Make an exact copy of every entry below, with the pictures left out.

[Dataset entries]
____________
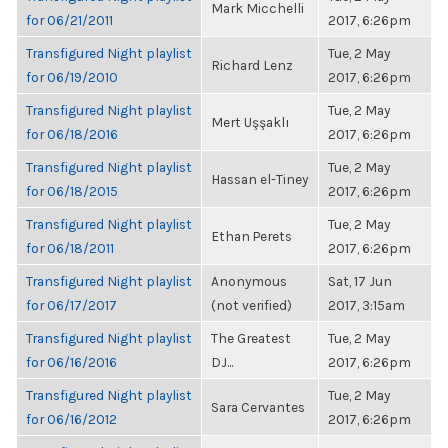
Mark Micchelli
for 06/21/2011
2017, 6:26pm
Transfigured Night playlist
Tue, 2 May
Richard Lenz
for 06/19/2010
2017, 6:26pm
Transfigured Night playlist
Tue, 2 May
Mert Uşşaklı
for 06/18/2016
2017, 6:26pm
Transfigured Night playlist
Tue, 2 May
Hassan el-Tiney
for 06/18/2015
2017, 6:26pm
Transfigured Night playlist
Tue, 2 May
Ethan Perets
for 06/18/2011
2017, 6:26pm
Transfigured Night playlist
Anonymous
Sat, 17 Jun
for 06/17/2017
(not verified)
2017, 3:15am
Transfigured Night playlist
The Greatest
Tue, 2 May
for 06/16/2016
DJ...
2017, 6:26pm
Transfigured Night playlist
Tue, 2 May
Sara Cervantes
for 06/16/2012
2017, 6:26pm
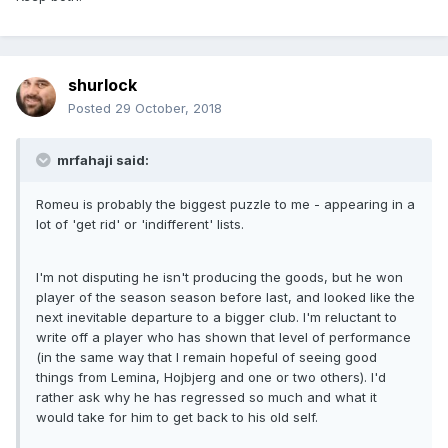
shurlock
Posted
29 October, 2018
mrfahaji said:
Romeu is probably the biggest puzzle to me - appearing in a
lot of 'get rid' or 'indifferent' lists.
I'm not disputing he isn't producing the goods, but he won
player of the season season before last, and looked like the
next inevitable departure to a bigger club. I'm reluctant to
write off a player who has shown that level of performance
(in the same way that I remain hopeful of seeing good
things from Lemina, Hojbjerg and one or two others). I'd
rather ask why he has regressed so much and what it
would take for him to get back to his old self.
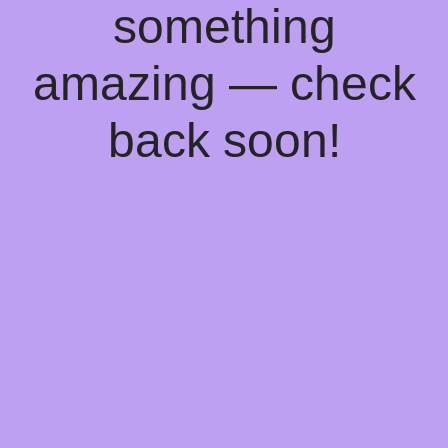
something
amazing — check
back soon!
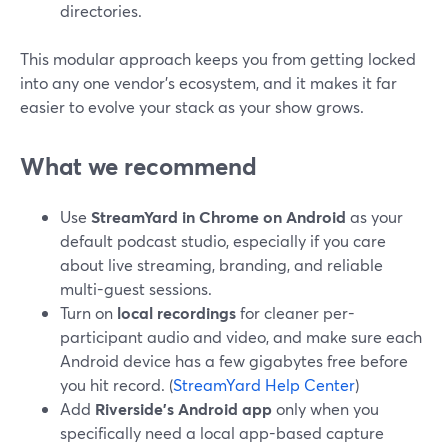
directories.
This modular approach keeps you from getting locked
into any one vendor’s ecosystem, and it makes it far
easier to evolve your stack as your show grows.
What we recommend
Use
StreamYard in Chrome on Android
as your
default podcast studio, especially if you care
about live streaming, branding, and reliable
multi-guest sessions.
Turn on
local recordings
for cleaner per-
participant audio and video, and make sure each
Android device has a few gigabytes free before
you hit record. (
StreamYard Help Center
)
Add
Riverside’s Android app
only when you
specifically need a local app-based capture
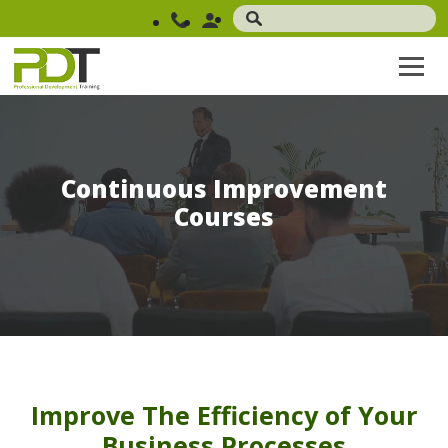
Continuous Improvement
Courses
Improve The Efficiency of Your
Business Processes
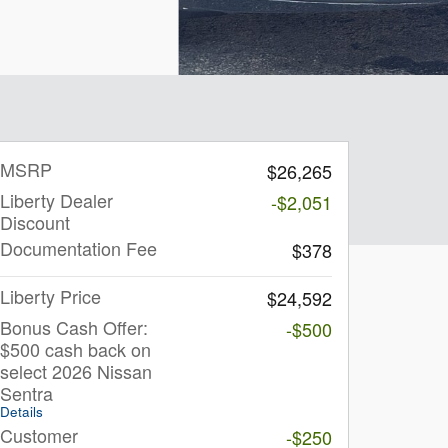
MSRP
$26,265
Liberty Dealer
-$2,051
Discount
Documentation Fee
$378
Liberty Price
$24,592
Bonus Cash Offer:
-$500
$500 cash back on
select 2026 Nissan
Sentra
Details
Customer
-$250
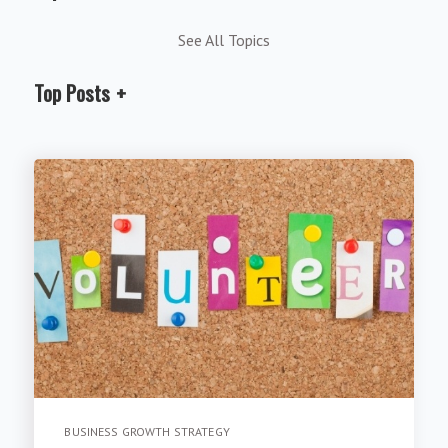
See All Topics
Top Posts
BUSINESS GROWTH STRATEGY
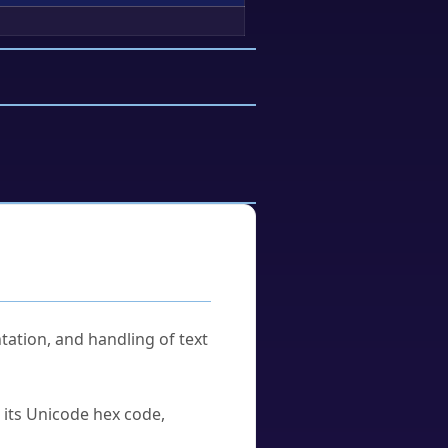
tation, and handling of text
u its Unicode hex code,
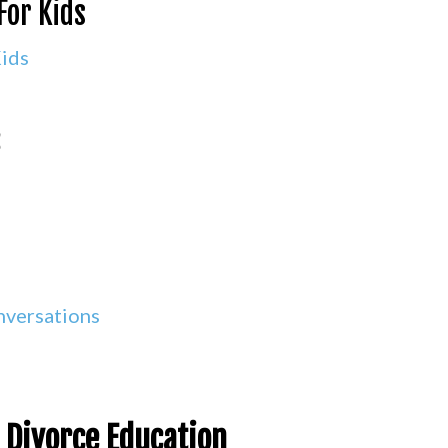
For Kids
Kids
nversations
 Divorce Education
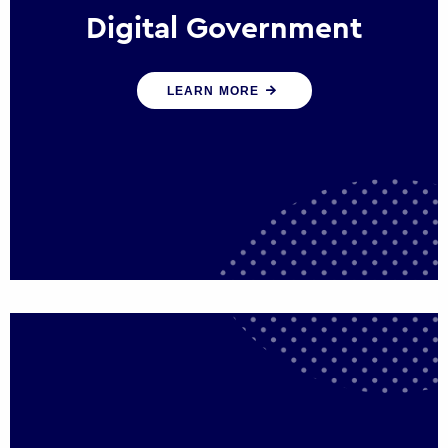
Digital Government
We create digital government experiences
LEARN MORE
that engage citizens and make public
services more efficient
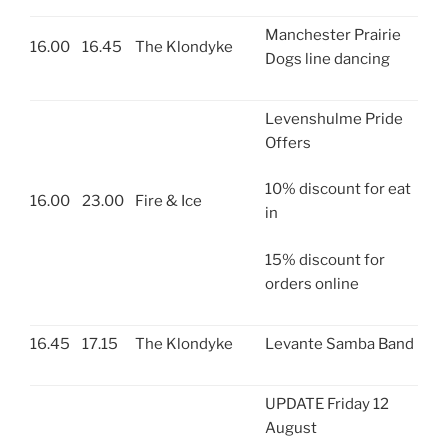
Manchester Prairie
16.00
16.45
The Klondyke
Dogs line dancing
Levenshulme Pride
Offers
10% discount for eat
16.00
23.00
Fire & Ice
in
15% discount for
orders online
16.45
17.15
The Klondyke
Levante Samba Band
UPDATE Friday 12
August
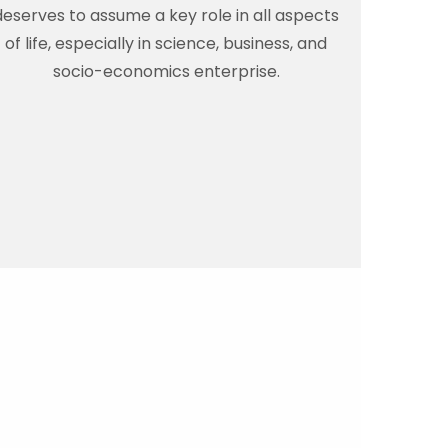
deserves to assume a key role in all aspects
of life, especially in science, business, and
socio-economics enterprise.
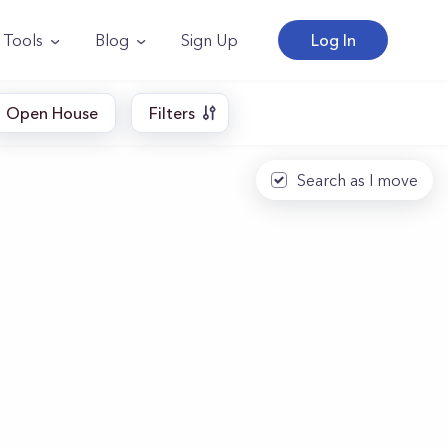
Tools
Blog
Sign Up
Log In
Open House
Filters
Search as I move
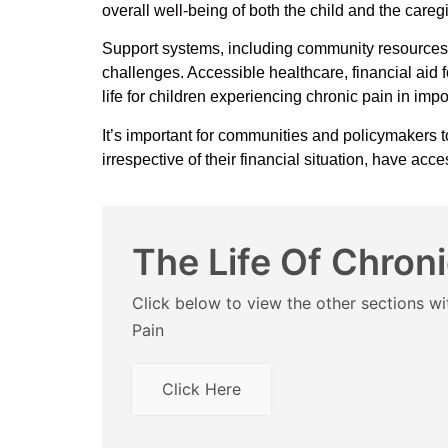
overall well-being of both the child and the careg
Support systems, including community resources, 
challenges. Accessible healthcare, financial aid
life for children experiencing chronic pain in im
It’s important for communities and policymakers t
irrespective of their financial situation, have ac
The Life Of Chroni
Click below to view the other sections wit
Pain
Click Here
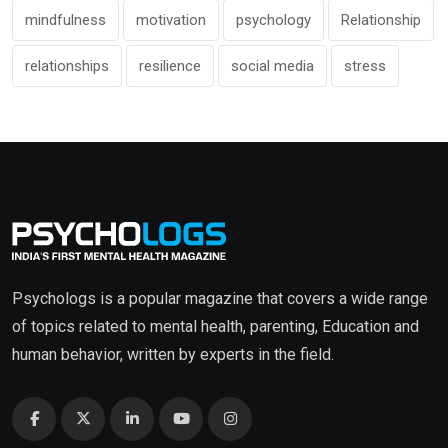
mindfulness
motivation
psychology
Relationship
relationships
resilience
social media
stress
Psychologs is a popular magazine that covers a wide range
of topics related to mental health, parenting, Education and
human behavior, written by experts in the field.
____________
• [RESULT OF THE TASK]:
Mark Micchelli
for 06/21/2011
2017, 6:26pm
Transfigured Night playlist
Tue, 2 May
Richard Lenz
for 06/19/2010
2017, 6:26pm
Transfigured Night playlist
Tue, 2 May
Mert Uşşaklı
for 06/18/2016
2017, 6:26pm
Transfigured Night playlist
Tue, 2 May
Hassan el-Tiney
for 06/18/2015
2017, 6:26pm
Transfigured Night playlist
Tue, 2 May
Ethan Perets
for 06/18/2011
2017, 6:26pm
Transfigured Night playlist
Anonymous
Sat, 17 Jun
for 06/17/2017
(not verified)
2017, 3:15am
Transfigured Night playlist
The Greatest
Tue, 2 May
for 06/16/2016
DJ...
2017, 6:26pm
Transfigured Night playlist
Tue, 2 May
Sara Cervantes
for 06/16/2012
2017, 6:26pm
shurlock
Posted
29 October, 2018
mrfahaji said:
Romeu is probably the biggest puzzle to me - appearing in a
lot of 'get rid' or 'indifferent' lists.
I'm not disputing he isn't producing the goods, but he won
player of the season season before last, and looked like the
next inevitable departure to a bigger club. I'm reluctant to
write off a player who has shown that level of performance
(in the same way that I remain hopeful of seeing good
things from Lemina, Hojbjerg and one or two others). I'd
rather ask why he has regressed so much and what it
would take for him to get back to his old self.
something
amazing — check
back soon!
directories.
This modular approach keeps you from getting locked
into any one vendor’s ecosystem, and it makes it far
easier to evolve your stack as your show grows.
What we recommend
Use
StreamYard in Chrome on Android
as your
default podcast studio, especially if you care
about live streaming, branding, and reliable
multi-guest sessions.
Turn on
local recordings
for cleaner per-
participant audio and video, and make sure each
Android device has a few gigabytes free before
you hit record. (
StreamYard Help Center
)
Add
Riverside’s Android app
only when you
specifically need a local app-based capture
Continuous Improvement
Courses
Improve The Efficiency of Your
Business Processes
MSRP
$26,265
Liberty Dealer
-$2,051
Discount
Documentation Fee
$378
Liberty Price
$24,592
Bonus Cash Offer:
-$500
$500 cash back on
select 2026 Nissan
Sentra
Details
Customer
-$250
See All Topics
Top Posts
BUSINESS GROWTH STRATEGY
tation, and handling of text
u its Unicode hex code,
For Kids
Kids
nversations
 Divorce Education
Digital Government
We create digital government experiences
LEARN MORE
that engage citizens and make public
services more efficient
Manchester Prairie
16.00
16.45
The Klondyke
Dogs line dancing
Levenshulme Pride
Offers
10% discount for eat
16.00
23.00
Fire & Ice
in
15% discount for
orders online
16.45
17.15
The Klondyke
Levante Samba Band
UPDATE Friday 12
August
deserves to assume a key role in all aspects
of life, especially in science, business, and
socio-economics enterprise.
Tools
Blog
Sign Up
Log In
Open House
Filters
Search as I move
overall well-being of both the child and the careg
Support systems, including community resources, 
challenges. Accessible healthcare, financial aid
life for children experiencing chronic pain in im
It’s important for communities and policymakers t
irrespective of their financial situation, have ac
The Life Of Chroni
Click below to view the other sections wit
Pain
Click Here
mindfulness
motivation
psychology
Relationship
relationships
resilience
social media
stress
Psychologs is a popular magazine that covers a wide range
of topics related to mental health, parenting, Education and
human behavior, written by experts in the field.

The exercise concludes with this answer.